How can you get your kids involved in the kitchen?
At any age, kids can be involved in the meal planning process and grocery shopping. Teaching kids where food comes from by gardening and visiting farms and farmers markets is also part of teaching them about food and how to cook. Kids of all ages can lend a helping hand in the kitchen too. Toddlers can help by stirring and mixing ingredients, and school age children can measure and pour ingredients into a bowl, pan or pot, read a recipe and gather ingredients. While older kids and teenagers can help with most of the food prep including chopping ingredients, preparing full recipes and using the stove and oven to make a meal.
No one is an expert right out of the gate, so start slow.

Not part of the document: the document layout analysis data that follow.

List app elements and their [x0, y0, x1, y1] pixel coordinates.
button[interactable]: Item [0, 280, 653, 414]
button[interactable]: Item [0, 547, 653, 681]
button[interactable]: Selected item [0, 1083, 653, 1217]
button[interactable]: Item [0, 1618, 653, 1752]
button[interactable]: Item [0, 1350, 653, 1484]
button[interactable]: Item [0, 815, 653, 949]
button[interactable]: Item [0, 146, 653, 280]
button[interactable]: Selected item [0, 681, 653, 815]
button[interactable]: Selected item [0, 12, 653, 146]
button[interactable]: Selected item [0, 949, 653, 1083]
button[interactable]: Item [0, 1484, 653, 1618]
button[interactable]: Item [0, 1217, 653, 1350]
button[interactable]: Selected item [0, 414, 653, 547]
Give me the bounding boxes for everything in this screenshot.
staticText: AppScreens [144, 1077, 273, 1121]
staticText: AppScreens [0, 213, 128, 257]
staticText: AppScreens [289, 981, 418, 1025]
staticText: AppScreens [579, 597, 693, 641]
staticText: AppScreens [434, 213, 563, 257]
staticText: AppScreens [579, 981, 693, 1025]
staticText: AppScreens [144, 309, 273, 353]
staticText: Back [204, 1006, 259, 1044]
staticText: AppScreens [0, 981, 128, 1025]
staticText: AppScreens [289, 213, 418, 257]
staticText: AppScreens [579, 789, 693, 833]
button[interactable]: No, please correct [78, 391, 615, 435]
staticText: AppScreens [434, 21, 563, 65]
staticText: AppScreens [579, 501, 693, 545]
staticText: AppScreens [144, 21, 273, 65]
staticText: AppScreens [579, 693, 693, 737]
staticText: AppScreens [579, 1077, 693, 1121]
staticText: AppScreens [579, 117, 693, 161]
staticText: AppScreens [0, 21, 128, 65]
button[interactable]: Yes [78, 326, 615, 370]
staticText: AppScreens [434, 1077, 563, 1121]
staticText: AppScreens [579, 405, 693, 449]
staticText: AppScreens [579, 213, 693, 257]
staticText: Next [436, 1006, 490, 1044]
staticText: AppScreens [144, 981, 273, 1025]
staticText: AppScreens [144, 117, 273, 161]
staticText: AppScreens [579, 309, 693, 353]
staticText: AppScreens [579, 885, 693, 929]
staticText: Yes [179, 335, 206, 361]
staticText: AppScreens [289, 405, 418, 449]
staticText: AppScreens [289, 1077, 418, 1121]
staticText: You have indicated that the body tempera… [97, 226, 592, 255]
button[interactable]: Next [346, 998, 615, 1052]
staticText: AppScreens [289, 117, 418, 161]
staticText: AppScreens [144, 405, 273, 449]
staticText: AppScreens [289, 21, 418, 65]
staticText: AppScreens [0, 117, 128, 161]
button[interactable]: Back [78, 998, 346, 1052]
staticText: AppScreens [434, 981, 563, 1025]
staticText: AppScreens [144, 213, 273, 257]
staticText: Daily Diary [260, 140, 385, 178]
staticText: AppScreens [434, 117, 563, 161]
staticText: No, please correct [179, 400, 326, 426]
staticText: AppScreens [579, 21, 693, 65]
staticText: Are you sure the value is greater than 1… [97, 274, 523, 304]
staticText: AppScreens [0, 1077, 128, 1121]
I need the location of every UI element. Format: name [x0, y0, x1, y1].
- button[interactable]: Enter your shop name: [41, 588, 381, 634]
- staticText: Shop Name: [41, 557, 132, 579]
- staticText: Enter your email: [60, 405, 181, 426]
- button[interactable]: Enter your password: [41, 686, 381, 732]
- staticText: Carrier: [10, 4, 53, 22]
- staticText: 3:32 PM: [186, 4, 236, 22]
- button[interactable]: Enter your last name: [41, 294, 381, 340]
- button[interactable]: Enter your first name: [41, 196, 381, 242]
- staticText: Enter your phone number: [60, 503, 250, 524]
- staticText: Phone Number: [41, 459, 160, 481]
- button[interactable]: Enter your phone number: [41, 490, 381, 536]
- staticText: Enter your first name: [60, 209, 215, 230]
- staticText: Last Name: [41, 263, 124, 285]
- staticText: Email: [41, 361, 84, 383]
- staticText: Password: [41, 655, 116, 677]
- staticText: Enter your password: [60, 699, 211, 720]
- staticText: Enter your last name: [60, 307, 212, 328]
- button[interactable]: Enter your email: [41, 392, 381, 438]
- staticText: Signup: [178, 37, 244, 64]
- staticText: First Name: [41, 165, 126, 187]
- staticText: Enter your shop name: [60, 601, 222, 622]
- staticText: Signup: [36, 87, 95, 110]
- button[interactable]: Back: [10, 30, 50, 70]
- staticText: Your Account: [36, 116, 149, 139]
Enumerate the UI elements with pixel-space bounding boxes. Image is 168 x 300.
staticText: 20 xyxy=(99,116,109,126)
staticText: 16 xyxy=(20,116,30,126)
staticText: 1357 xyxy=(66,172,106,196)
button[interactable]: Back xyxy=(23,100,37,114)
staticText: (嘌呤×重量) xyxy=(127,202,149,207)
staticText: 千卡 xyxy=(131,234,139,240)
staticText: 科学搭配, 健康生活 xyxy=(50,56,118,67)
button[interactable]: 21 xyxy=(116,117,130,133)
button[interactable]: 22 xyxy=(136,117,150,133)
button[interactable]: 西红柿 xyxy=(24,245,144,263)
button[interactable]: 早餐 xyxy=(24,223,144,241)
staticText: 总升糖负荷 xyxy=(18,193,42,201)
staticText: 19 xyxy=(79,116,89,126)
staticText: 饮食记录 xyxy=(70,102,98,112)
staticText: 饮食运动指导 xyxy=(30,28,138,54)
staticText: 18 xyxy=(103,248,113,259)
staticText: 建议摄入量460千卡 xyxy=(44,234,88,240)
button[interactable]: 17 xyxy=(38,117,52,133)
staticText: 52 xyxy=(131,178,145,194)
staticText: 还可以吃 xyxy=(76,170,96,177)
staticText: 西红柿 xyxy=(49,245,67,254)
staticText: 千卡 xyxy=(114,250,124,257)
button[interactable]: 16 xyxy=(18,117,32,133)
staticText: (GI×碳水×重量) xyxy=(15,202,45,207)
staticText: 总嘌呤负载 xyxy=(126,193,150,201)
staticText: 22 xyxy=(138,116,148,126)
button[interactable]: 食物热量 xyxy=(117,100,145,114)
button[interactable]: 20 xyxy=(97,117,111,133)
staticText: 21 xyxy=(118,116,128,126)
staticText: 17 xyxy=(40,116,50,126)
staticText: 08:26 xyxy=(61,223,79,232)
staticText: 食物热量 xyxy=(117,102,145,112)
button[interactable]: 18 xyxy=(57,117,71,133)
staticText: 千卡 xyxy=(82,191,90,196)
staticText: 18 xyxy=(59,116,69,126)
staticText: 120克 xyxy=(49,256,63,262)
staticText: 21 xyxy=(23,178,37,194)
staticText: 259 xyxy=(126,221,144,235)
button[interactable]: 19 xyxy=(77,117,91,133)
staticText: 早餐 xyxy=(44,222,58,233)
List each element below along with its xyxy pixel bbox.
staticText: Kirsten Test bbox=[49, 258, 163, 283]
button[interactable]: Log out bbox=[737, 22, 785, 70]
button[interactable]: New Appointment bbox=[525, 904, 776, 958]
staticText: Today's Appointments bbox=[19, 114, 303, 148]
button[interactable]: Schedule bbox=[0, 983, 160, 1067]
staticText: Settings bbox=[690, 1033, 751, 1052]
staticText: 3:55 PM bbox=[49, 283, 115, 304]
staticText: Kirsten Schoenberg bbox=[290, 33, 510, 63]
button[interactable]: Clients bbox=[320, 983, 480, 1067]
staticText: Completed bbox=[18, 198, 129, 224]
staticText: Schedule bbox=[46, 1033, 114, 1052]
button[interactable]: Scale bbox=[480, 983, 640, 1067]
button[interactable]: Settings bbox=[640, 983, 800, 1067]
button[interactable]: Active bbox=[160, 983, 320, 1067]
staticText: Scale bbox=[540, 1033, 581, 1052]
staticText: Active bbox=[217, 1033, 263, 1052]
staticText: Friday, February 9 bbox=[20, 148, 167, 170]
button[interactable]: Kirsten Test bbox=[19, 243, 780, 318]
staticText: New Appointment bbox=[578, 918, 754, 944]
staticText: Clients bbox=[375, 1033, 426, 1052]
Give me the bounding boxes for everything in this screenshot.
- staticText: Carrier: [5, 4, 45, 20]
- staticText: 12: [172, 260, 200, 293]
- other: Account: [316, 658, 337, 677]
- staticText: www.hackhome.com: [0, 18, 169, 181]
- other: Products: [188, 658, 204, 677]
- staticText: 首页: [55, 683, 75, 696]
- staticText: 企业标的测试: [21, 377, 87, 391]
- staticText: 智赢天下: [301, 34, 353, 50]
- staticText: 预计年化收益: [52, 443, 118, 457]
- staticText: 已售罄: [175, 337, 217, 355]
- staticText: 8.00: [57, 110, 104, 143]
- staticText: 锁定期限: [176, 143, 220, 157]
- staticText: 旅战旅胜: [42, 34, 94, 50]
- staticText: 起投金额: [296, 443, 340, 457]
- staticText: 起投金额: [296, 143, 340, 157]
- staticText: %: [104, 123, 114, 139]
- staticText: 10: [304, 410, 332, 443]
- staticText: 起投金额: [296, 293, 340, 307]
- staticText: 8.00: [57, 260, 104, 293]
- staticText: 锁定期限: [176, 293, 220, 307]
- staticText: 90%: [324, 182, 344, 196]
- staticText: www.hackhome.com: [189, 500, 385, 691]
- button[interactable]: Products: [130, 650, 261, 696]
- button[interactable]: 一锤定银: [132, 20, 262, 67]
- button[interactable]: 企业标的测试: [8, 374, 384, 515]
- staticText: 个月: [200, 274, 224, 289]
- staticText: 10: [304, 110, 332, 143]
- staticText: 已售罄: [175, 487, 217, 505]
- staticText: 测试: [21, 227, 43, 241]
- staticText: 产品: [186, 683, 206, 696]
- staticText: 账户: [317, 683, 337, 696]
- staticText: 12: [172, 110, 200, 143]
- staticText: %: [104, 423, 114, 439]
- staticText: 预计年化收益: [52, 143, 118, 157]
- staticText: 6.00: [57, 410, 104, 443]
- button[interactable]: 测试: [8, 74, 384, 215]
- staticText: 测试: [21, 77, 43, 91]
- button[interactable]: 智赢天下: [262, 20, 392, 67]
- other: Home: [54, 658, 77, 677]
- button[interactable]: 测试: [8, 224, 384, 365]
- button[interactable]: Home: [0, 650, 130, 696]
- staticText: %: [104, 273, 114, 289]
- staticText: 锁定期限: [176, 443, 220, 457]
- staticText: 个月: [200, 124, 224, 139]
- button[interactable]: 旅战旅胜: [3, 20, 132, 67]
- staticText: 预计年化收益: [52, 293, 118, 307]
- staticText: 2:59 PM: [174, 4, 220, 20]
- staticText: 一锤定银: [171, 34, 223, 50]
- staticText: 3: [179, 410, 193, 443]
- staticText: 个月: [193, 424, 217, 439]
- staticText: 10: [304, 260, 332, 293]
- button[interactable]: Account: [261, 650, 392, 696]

Have your kids give you ideas for the week’s meal plan and grocery list. Include your children in various kitchen tasks throughout the week, which could be as simple as setting and clearing the table, or placing crackers, cheese or veggies on a plate for snacks. Supervise older children and teens as they learn how to hold and use a knife and the stove or oven. You know your kids best, use your judgement to decide which tasks you are both comfortable and confident with taking on safely. Include younger kids in making breakfast and snacks, mixing ingredients for muffins, mashing bananas for banana bread, sprinkling cheese on a pizza, tearing lettuce for salad and squeezing lemons. Allow older kids to help with making their own lunch. Organize lunch and snack items in one area of the kitchen and fridge, give older kids the freedom to choose their lunch items from these sections. Once everyone is more comfortable in the kitchen, consider keeping the meal plan in a visible spot for everyone to see and older kids and teens can sign up to prepare at least one thing on the menu each week.
When children and teens are invited to be involved in the whole process, from including their favorite foods to the meal plan, shopping and preparing, you may see their eating habits change. Many children are more inclined to eat the foods that they prepare themselves. So cooking together not only passes on important life skills but also helps your child make healthy food choices and eat a greater variety of foods.